Entries shown Start Marker

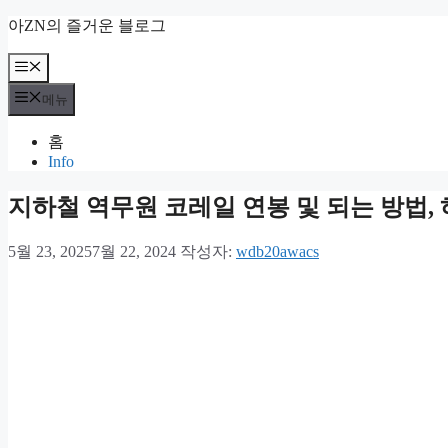
컨
아ZN의 즐거운 블로그
텐
츠
메
뉴
로
메뉴
건
너
홈
뛰
Info
기
지하철 역무원 코레일 연봉 및 되는 방법, 
5월 23, 2025
7월 22, 2024
작성자:
wdb20awacs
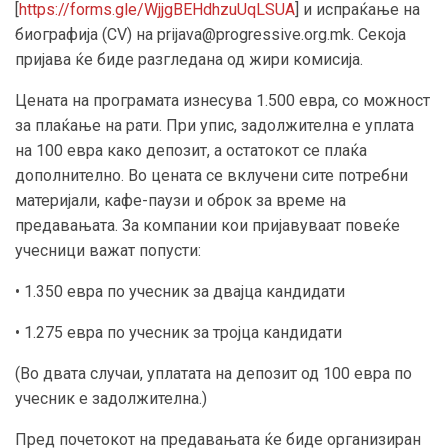
[
https://forms.gle/WjjgBEHdhzuUqLSUA
] и испраќање на
биографија (CV) на prijava@progressive.org.mk. Секоја
пријава ќе биде разгледана од жири комисија.
Цената на програмата изнесува 1.500 евра, со можност
за плаќање на рати. При упис, задолжителна е уплата
на 100 евра како депозит, а остатокот се плаќа
дополнително. Во цената се вклучени сите потребни
материјали, кафе-паузи и оброк за време на
предавањата. За компании кои пријавуваат повеќе
учесници важат попусти:
• 1.350 евра по учесник за двајца кандидати
• 1.275 евра по учесник за тројца кандидати
(Во двата случаи, уплатата на депозит од 100 евра по
учесник е задолжителна.)
Пред почетокот на предавањата ќе биде организиран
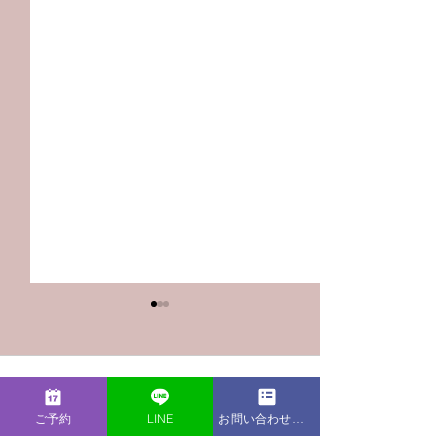
コメント
ご予約
LINE
お問い合わせフォーム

Entries shown End Marker

*The task*: Please return the entries above exactly as they appear, but without the pictures.

*Solution for this exercise*:
컨
아ZN의 즐거운 블로그
텐
츠
메
뉴
로
메뉴
건
너
홈
뛰
Info
기
지하철 역무원 코레일 연봉 및 되는 방법, 
5월 23, 2025
7월 22, 2024
작성자:
wdb20awacs
[
https://forms.gle/WjjgBEHdhzuUqLSUA
] и испраќање на
биографија (CV) на prijava@progressive.org.mk. Секоја
пријава ќе биде разгледана од жири комисија.
Цената на програмата изнесува 1.500 евра, со можност
за плаќање на рати. При упис, задолжителна е уплата
на 100 евра како депозит, а остатокот се плаќа
дополнително. Во цената се вклучени сите потребни
материјали, кафе-паузи и оброк за време на
предавањата. За компании кои пријавуваат повеќе
учесници важат попусти:
• 1.350 евра по учесник за двајца кандидати
• 1.275 евра по учесник за тројца кандидати
(Во двата случаи, уплатата на депозит од 100 евра по
учесник е задолжителна.)
Пред почетокот на предавањата ќе биде организиран
コメント
ご予約
LINE
お問い合わせフォーム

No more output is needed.